Царь пухлой рукой приподнял набухшее правое веко, поглядел на боярина, сказал:
– Вот кого на дыбе хотел бы увидать – бабу и разбойницу.
– Бывают такие, великий государь!
– Чего не бывает, да я-то не видал таких.
– Бежала, великий государь, в леса, что стоят у Переславля-Залесского.
– Покрала?
– Такого худа за ней не бывало, ничего не потрогала.
– Так и пущай себе тешится! Все одно в слуги тебе не годится, а за разбой ответит по «Уложению».
– Великий государь, не до конца я сказал, боясь прибавить тебе тягости многословием.
– Говори, Федор Васильич!
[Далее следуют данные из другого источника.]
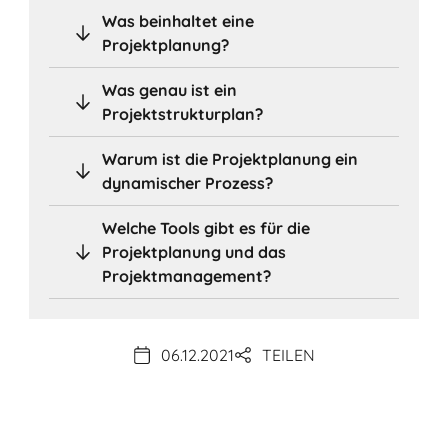
Was beinhaltet eine
Projektplanung?
Was genau ist ein
Projektstrukturplan?
Warum ist die Projektplanung ein
dynamischer Prozess?
Welche Tools gibt es für die
Projektplanung und das
Projektmanagement?
06.12.2021
TEILEN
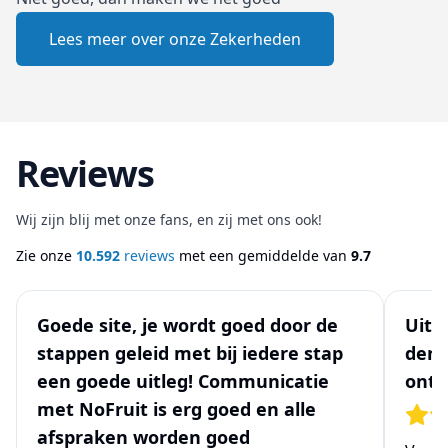
Lees meer over onze Zekerheden
Reviews
Wij zijn blij met onze fans, en zij met ons ook!
Zie onze
10.592
reviews
met een gemiddelde van
9.7
Goede site, je wordt goed door de
Uits
stappen geleid met bij iedere stap
denk
een goede uitleg! Communicatie
ontw
met NoFruit is erg goed en alle
afspraken worden goed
Слушаю, затейно даже!
– По указу Одоевского князя Якова из Астрахани: гулящих людей снимать с астраханских насадов и допрашивать – без меня был снят стрельцами разбойник, явный разинец, имя Гришка, тот Гришка при родителе моем, боярине Василье, увел всю тюрьму из Ярославля к Стеньке Разину.
– То дело я знаю, боярин! Да и самого воеводу воры взяли с собой в попутчие?
– Взяли и кончили, великий государь!
– Так нынче где тот Гришка?
– Не тая ничего, как на духу, перед тобой, великим государем, должен я сказать: та Домка у родителя моего с его попущения разбоем промышляла.
– А где тот Гришка?
– Гришку она схоронила, и оба они утекли нынче.
– Видишь ли, Федор Васильич, а я вижу – та Домка Гришке-вору и родителя твоего предала.
– Не думал того, великий государь, теперь вижу – истинно так!
– И ты, боярин, садясь на воеводство, не мог не знать за той Домкой разбойного дела?
Бутурлин потупился, помолчал, сказал:
– Сокрыл ее ради памяти родителя… Завещано было им письменно ту Домку спустить на волю.
– Не дал разбойницу на расправу, пожни, боярин, что посеял, а родитель твой прежде тебя пожал оное.